仲間たちの優しさは嬉しいし、自分の異常さも感じていた。だからこそ、何をしているんだと何度も自問自答を繰り返す。ただ、いつまでたってもその答えが出ることはなく、結果、日の沈んだグランドにライトが点るまで居座り続けていた。
そんな風に毎日を過ごしているといつの間にか季節は夏から秋へと移り変わる。次第に夕日が教室を染めてグランドにライトが点るまでの間隔が短くなる。それに伴い遊戯の帰宅時間が早まる。
 そのことが悲しくて悔しいような、しかしどこか嬉しいような何とも言えない気持ちとなる遊戯。ふと何を思ったのか、窓の外に目を向けた。そこにはちょうど、太陽が最後の輝きだと言わんばかりに神々しいまでの光を放っていた。それはまるで“彼”があの門をくぐって行った時の様な、どこまでも純粋な光。

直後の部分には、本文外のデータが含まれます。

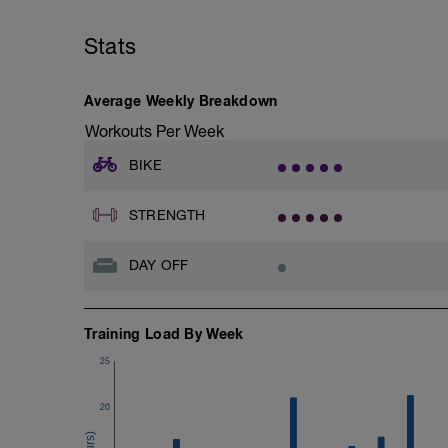
Stats
Average Weekly Breakdown
Workouts Per Week
BIKE
STRENGTH
DAY OFF
Training Load By Week
25
20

 無意識のうちにあの時の記憶に引っ張られる。外から視線を外し、机の上に置いた両手をぎゅっと握りしめて唇をきつく噛みしめる。まるで太陽自信を拒むかのよう。あながち間違えではない。彼と関わりを持つ者全員が言いようのない想いを抱え、気持ちに整理の付け切れていない中、特に彼と近かった遊戯は誰よりも心の中がぐちゃぐちゃとなっていた。
 別れをもたらした儀式。あの時、遊戯自身は自分の心を固くし、並々ならぬ覚悟を決めて挑んだ。それが彼に対する礼儀であると思ったからだ。しかし今になってその選択が間違えではなかったかと言う思いが常に付きまとうようになった。負ければよかったのではないか、受けるべきではなかったのではないかと言う、後悔の念が。
 遊戯を通してでしか彼を認識できなかった周りと常に傍で彼と共にいた遊戯。失ったものは同じでも遊戯と他者とでは大きな差がある。
 彼と最も近い存在であったことが、彼と共にあるときには誇りであったが今は違う。苦しくて苦しくて、息が止まりそうになって仕方がない。いろんなことを考えれば考えるほど、ぐるぐると思考は渦を巻き、出口の見えない暗い思考に呑みこまれていく。
 今日も思考に飲み込まれる、そう思った瞬間、強烈な光により遮られた。窓の外を見ると、グランドのライトが点灯していた。
 近頃は本当に日が沈むのが早い。あたりは闇に覆われ、照明の点いていない教室にライトの光だけが照らす。
 遊戯にとってライトの点灯は帰宅の合図。そろそろ帰らないといけない。机の横にかけた鞄を背負い、深く息を吐い教室の出口へと向かう。
 出口の扉に手を置き、一回だけ後ろを振り向いた。


 その瞬間、“彼”が見えた気がした。